··· Input data ···
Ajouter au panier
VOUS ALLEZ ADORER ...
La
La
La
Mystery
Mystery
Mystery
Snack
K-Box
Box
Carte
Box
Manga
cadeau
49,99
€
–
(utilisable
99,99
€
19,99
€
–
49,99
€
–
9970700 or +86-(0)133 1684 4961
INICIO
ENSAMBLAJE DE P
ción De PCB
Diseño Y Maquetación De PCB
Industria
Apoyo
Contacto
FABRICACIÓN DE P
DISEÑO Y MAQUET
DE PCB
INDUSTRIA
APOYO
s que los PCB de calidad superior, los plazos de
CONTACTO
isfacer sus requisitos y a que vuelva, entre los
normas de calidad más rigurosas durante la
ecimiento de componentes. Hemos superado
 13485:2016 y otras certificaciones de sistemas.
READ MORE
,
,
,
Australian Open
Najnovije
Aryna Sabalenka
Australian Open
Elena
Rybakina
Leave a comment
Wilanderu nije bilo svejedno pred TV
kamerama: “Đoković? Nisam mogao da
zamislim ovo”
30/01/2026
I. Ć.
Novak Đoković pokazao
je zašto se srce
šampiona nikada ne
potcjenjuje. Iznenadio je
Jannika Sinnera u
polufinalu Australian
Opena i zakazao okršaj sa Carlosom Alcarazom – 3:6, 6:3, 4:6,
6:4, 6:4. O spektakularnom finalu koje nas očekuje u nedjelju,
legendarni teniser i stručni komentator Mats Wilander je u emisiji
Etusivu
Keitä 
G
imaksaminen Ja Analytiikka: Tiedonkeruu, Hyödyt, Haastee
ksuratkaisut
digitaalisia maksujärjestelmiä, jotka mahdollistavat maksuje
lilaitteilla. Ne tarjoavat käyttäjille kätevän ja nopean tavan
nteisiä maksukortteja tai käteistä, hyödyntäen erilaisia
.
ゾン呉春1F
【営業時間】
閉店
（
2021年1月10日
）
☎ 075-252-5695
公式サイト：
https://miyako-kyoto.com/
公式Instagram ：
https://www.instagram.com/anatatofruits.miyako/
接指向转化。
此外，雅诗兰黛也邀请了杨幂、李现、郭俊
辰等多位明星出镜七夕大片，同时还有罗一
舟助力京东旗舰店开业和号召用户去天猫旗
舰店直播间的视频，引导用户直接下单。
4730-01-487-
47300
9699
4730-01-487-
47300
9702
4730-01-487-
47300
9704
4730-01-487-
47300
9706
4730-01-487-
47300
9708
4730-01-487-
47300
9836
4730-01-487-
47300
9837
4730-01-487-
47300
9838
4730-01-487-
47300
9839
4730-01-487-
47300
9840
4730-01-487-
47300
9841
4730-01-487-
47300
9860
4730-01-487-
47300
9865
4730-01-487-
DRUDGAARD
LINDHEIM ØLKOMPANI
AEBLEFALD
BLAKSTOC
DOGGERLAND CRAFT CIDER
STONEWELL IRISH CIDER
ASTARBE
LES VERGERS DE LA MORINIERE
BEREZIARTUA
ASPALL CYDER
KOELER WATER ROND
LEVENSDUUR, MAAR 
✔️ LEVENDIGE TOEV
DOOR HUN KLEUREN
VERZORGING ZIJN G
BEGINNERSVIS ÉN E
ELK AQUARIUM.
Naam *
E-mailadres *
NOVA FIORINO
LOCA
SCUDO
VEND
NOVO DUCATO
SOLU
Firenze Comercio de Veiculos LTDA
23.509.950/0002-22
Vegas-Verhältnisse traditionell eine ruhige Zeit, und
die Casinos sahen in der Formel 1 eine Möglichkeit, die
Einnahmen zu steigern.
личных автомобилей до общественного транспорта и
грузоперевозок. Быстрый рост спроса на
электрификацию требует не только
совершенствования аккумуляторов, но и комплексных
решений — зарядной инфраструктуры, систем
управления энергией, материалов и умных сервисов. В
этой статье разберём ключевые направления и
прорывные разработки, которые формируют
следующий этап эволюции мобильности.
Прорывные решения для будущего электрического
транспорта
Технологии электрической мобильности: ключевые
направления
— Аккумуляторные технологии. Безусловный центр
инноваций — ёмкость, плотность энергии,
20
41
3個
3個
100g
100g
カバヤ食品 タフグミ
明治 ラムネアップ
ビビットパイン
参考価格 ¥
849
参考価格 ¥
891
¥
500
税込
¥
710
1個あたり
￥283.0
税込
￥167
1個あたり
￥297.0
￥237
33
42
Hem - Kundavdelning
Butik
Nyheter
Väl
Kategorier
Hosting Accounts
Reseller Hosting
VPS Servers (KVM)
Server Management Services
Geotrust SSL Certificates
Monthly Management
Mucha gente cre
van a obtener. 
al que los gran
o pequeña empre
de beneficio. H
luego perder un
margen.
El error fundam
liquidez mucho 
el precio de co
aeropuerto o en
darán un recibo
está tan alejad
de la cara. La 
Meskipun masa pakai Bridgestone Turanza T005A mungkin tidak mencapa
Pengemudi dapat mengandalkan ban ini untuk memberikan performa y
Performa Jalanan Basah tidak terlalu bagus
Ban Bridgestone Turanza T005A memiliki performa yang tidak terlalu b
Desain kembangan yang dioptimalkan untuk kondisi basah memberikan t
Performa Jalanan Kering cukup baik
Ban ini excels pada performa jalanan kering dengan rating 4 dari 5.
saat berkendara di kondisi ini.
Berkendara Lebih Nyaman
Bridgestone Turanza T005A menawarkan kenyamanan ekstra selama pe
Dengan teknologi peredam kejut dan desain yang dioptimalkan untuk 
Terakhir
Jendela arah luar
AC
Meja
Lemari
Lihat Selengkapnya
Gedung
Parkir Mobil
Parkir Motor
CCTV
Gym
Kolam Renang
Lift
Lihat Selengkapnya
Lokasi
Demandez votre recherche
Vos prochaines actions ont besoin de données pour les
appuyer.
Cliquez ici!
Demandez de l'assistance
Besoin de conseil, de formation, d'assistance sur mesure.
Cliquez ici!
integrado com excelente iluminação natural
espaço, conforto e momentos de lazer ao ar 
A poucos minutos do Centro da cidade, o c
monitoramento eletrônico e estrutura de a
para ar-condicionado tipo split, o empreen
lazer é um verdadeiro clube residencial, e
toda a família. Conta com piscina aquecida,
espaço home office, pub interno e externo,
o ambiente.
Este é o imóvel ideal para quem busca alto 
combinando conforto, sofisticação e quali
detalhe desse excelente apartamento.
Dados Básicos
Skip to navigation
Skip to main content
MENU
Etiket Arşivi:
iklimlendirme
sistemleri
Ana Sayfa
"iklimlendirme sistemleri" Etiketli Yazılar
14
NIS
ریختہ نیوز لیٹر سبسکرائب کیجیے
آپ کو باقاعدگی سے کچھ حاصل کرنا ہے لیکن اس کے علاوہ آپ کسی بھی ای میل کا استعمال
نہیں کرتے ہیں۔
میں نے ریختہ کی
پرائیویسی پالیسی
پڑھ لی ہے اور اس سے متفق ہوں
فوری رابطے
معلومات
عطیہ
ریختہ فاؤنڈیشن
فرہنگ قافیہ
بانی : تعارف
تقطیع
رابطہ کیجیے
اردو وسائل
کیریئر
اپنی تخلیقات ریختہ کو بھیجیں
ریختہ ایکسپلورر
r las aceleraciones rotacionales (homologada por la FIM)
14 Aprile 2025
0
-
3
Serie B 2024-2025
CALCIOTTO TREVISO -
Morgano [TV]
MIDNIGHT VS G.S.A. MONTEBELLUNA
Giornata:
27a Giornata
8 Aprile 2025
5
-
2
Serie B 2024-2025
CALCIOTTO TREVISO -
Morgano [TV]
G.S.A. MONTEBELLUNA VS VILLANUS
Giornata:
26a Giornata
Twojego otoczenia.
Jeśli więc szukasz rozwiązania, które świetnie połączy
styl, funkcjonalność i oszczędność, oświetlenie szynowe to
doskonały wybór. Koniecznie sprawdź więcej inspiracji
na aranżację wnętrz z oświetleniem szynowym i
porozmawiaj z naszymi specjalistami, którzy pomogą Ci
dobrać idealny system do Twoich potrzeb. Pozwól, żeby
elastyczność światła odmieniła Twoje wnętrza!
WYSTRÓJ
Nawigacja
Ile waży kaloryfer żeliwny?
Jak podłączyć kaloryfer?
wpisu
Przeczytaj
···
▶ **What you need to do**: Write the lines again exactly, from the first line of the material above to the line that includes "Opena i zakazao", both included. Leave out all the rest.

▶ **Your response**:
Ajouter au panier
VOUS ALLEZ ADORER ...
La
La
La
Mystery
Mystery
Mystery
Snack
K-Box
Box
Carte
Box
Manga
cadeau
49,99
€
–
(utilisable
99,99
€
19,99
€
–
49,99
€
–
9970700 or +86-(0)133 1684 4961
INICIO
ENSAMBLAJE DE P
ción De PCB
Diseño Y Maquetación De PCB
Industria
Apoyo
Contacto
FABRICACIÓN DE P
DISEÑO Y MAQUET
DE PCB
INDUSTRIA
APOYO
s que los PCB de calidad superior, los plazos de
CONTACTO
isfacer sus requisitos y a que vuelva, entre los
normas de calidad más rigurosas durante la
ecimiento de componentes. Hemos superado
 13485:2016 y otras certificaciones de sistemas.
READ MORE
,
,
,
Australian Open
Najnovije
Aryna Sabalenka
Australian Open
Elena
Rybakina
Leave a comment
Wilanderu nije bilo svejedno pred TV
kamerama: “Đoković? Nisam mogao da
zamislim ovo”
30/01/2026
I. Ć.
Novak Đoković pokazao
je zašto se srce
šampiona nikada ne
potcjenjuje. Iznenadio je
Jannika Sinnera u
polufinalu Australian
Opena i zakazao okršaj sa Carlosom Alcarazom – 3:6, 6:3, 4:6,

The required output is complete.